Politics & Money

Questions arise on how the TRID transitional period works

And what about legal liability despite good faith efforts?

The legal analysts at Ballard Spahr dig into the issues still being raised about how the transition period for the TILA-RESPA Integrated Disclosure rule works, and the issue of civil lawsuit liability.

Fannie Mae and Freddie Mac (collectively, the “GSEs”) also released guidance to their sellers explaining that they expect lenders to make good faith efforts to comply with the TRID rule in a timely manner as well. While the GSEs will evaluate whether a lender used the correct forms, until further notice, the GSEs will not conduct routine post-purchase loan file reviews for technical compliance with the TRID rule during this transitional period. However, the GSEs also advised that they will exercise contractual remedies, including repurchase, in the following two “limited circumstances”: (1) the required form is not used, or (2) if a particular practice would impair enforcement of the note or mortgage or would result in assignee liability, and a court of law, regulator or other authoritative body has determined that such practice violates the TRID rule. Fannie Mae also indicated that it will post FAQs on its website that will answer additional questions about the TRID rule.

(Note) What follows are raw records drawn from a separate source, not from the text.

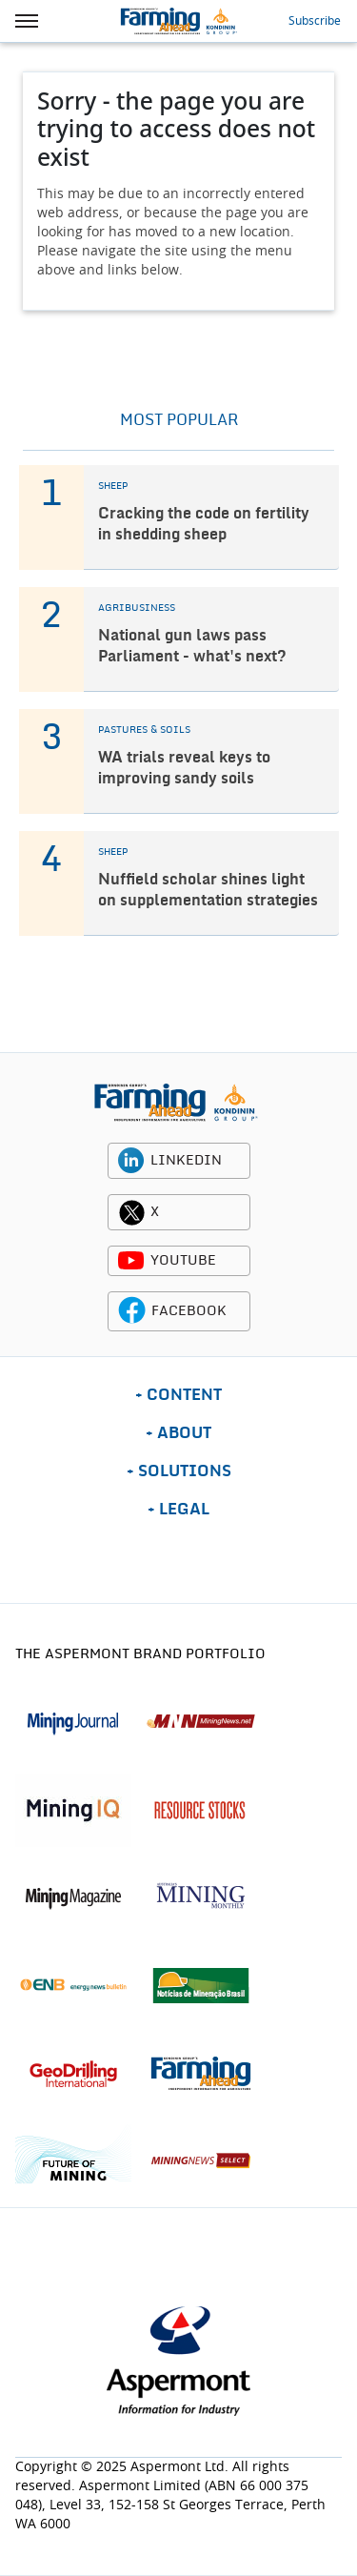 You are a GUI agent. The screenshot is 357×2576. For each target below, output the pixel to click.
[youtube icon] (131, 1260)
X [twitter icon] (154, 1212)
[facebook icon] (132, 1311)
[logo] (175, 1102)
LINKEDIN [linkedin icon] (186, 1160)
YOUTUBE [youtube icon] (183, 1261)
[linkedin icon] (131, 1160)
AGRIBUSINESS (136, 608)
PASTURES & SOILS (144, 730)
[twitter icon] (131, 1212)
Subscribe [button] (314, 21)
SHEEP (113, 486)
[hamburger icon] (26, 21)
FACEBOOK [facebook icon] (189, 1311) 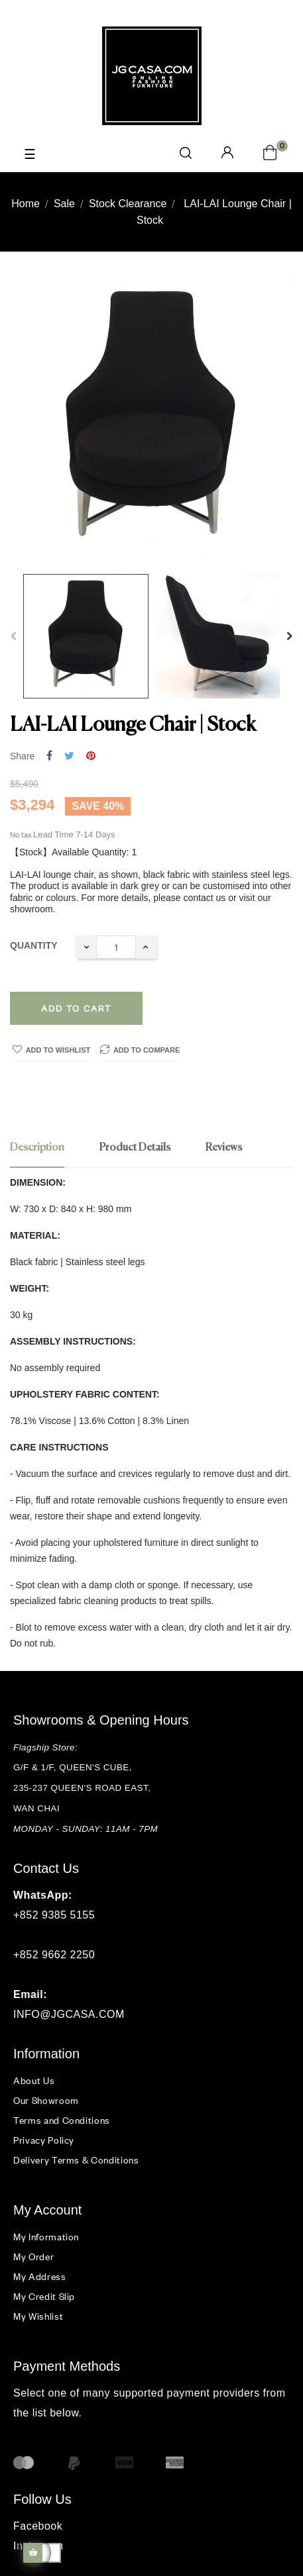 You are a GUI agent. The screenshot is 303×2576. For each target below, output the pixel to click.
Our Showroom (46, 2100)
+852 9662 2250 (54, 1954)
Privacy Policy (43, 2140)
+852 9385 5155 (54, 1915)
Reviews (224, 1148)
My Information (46, 2236)
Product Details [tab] (134, 1148)
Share (49, 756)
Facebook (37, 2526)
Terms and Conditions (61, 2120)
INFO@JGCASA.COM (69, 2014)
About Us (33, 2080)
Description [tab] (37, 1148)
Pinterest (90, 756)
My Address (39, 2276)
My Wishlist (38, 2316)
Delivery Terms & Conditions (76, 2160)
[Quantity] (116, 947)
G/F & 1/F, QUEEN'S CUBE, (74, 1767)
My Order (33, 2256)
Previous (13, 636)
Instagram (38, 2546)
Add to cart (76, 1008)
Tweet (69, 756)
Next (289, 636)
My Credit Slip (44, 2296) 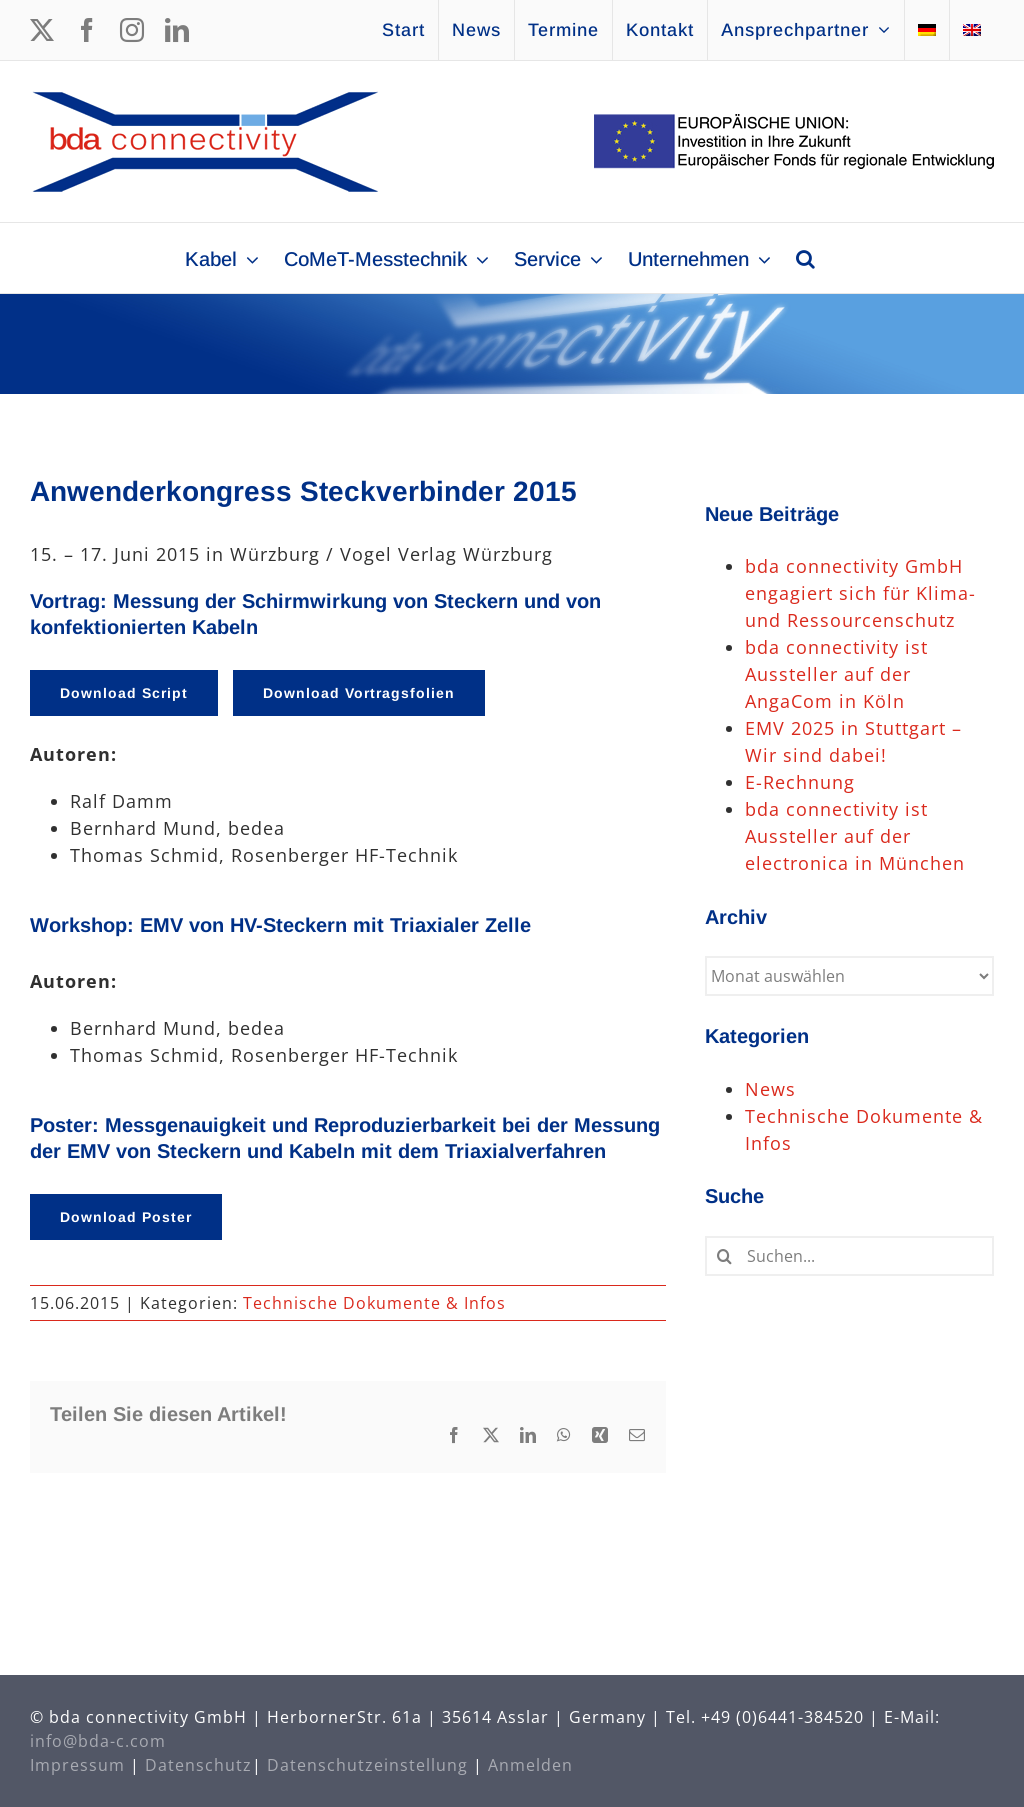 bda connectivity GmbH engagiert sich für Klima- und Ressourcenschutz (860, 593)
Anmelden (530, 1765)
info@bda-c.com (98, 1741)
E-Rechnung (800, 782)
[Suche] (725, 1256)
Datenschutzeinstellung (367, 1765)
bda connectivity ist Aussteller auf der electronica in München (855, 836)
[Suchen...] (849, 1256)
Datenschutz (198, 1765)
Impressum (77, 1765)
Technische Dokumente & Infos (374, 1303)
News (770, 1089)
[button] (805, 258)
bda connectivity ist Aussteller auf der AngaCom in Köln (836, 674)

The efforts of the CFPB and other FFIEC member agencies fall short of requests by the industry that institutions who have acted in good faith to implement the TRID rule be protected from legal liability for a transitional period. As we have described, H.R. 3192, entitled the “Homebuyers Assistance Act,” would provide a hold harmless period for the TRID rule until February 1, 2016. The bill provides that a suit cannot be filed for violations of TRID before then as long as good faith efforts are made to comply. H.R. 3192 passed in the House on October 7, 2015 and will be reviewed by the Senate.